Problem to solve
Leaving out the images, reproduce every line of the data that follows exactly.
===== Supplied entries =====
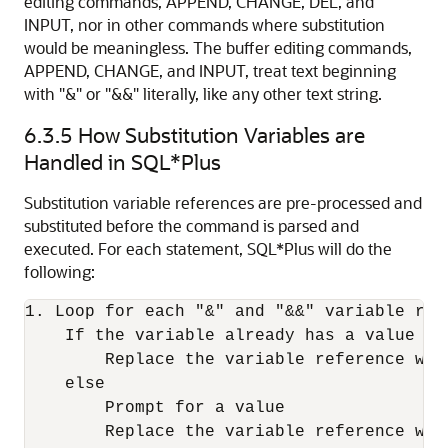
editing commands, APPEND, CHANGE, DEL, and
INPUT, nor in other commands where substitution
would be meaningless. The buffer editing commands,
APPEND, CHANGE, and INPUT, treat text beginning
with "&" or "&&" literally, like any other text string.
6.3.5
How Substitution Variables are
Handled in SQL*Plus
Substitution variable references are pre-processed and
substituted before the command is parsed and
executed. For each statement, SQL*Plus will do the
following:
1. Loop for each "&" and "&&" variable refe
    If the variable already has a value de
        Replace the variable reference with
    else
=====
Solved problem
editing commands, APPEND, CHANGE, DEL, and
INPUT, nor in other commands where substitution
would be meaningless. The buffer editing commands,
APPEND, CHANGE, and INPUT, treat text beginning
with "&" or "&&" literally, like any other text string.
6.3.5
How Substitution Variables are
Handled in SQL*Plus
Substitution variable references are pre-processed and
substituted before the command is parsed and
executed. For each statement, SQL*Plus will do the
following:
1. Loop for each "&" and "&&" variable refe
    If the variable already has a value de
        Replace the variable reference with
    else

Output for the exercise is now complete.